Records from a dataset
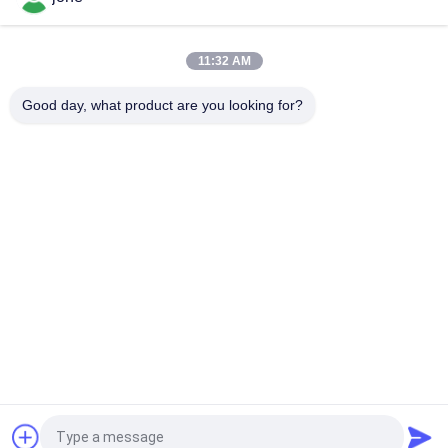
Hohe Genauigkeits-Stift-Art pH-Meter Ortable Digital für
Wasser, 20*27mm Größe
11:32 AM
Hohe Präzisions-elektronisches Digital-pH-Meter für
Saft/Milch/flüssiges Reinigungsmittel
Good day, what product are you looking for?
Beliebte Kategorien
Alle
Bodenfruchtbarkeits-
Bluetooth-PH-Meter
Meter
Wasserqualitätsmeter
Digital-PH-Meter
Boden-
Handberechnungsmesser
Feuchtigkeitsprüfer
Wasser Tds-Meter
Handhygrometer
Fordern Sie ein Angebot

**How to complete this task:**
Exclude the pictures and transcribe all of the entries exactly.

**Task response:**
Hohe Genauigkeits-Stift-Art pH-Meter Ortable Digital für
Wasser, 20*27mm Größe
11:32 AM
Hohe Präzisions-elektronisches Digital-pH-Meter für
Saft/Milch/flüssiges Reinigungsmittel
Good day, what product are you looking for?
Beliebte Kategorien
Alle
Bodenfruchtbarkeits-
Bluetooth-PH-Meter
Meter
Wasserqualitätsmeter
Digital-PH-Meter
Boden-
Handberechnungsmesser
Feuchtigkeitsprüfer
Wasser Tds-Meter
Handhygrometer
Fordern Sie ein Angebot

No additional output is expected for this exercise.